[Assigned task] Reproduce the records below in full and without edits, omitting images.

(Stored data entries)
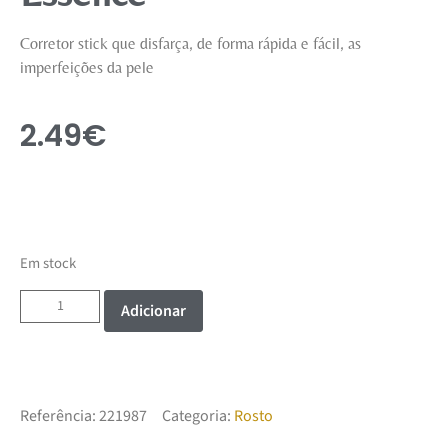
Corretor stick que disfarça, de forma rápida e fácil, as
imperfeições da pele
2.49
€
Em stock
Adicionar
Referência:
221987
Categoria:
Rosto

[Exercise output]
Corretor stick que disfarça, de forma rápida e fácil, as
imperfeições da pele
2.49
€
Em stock
Adicionar
Referência:
221987
Categoria:
Rosto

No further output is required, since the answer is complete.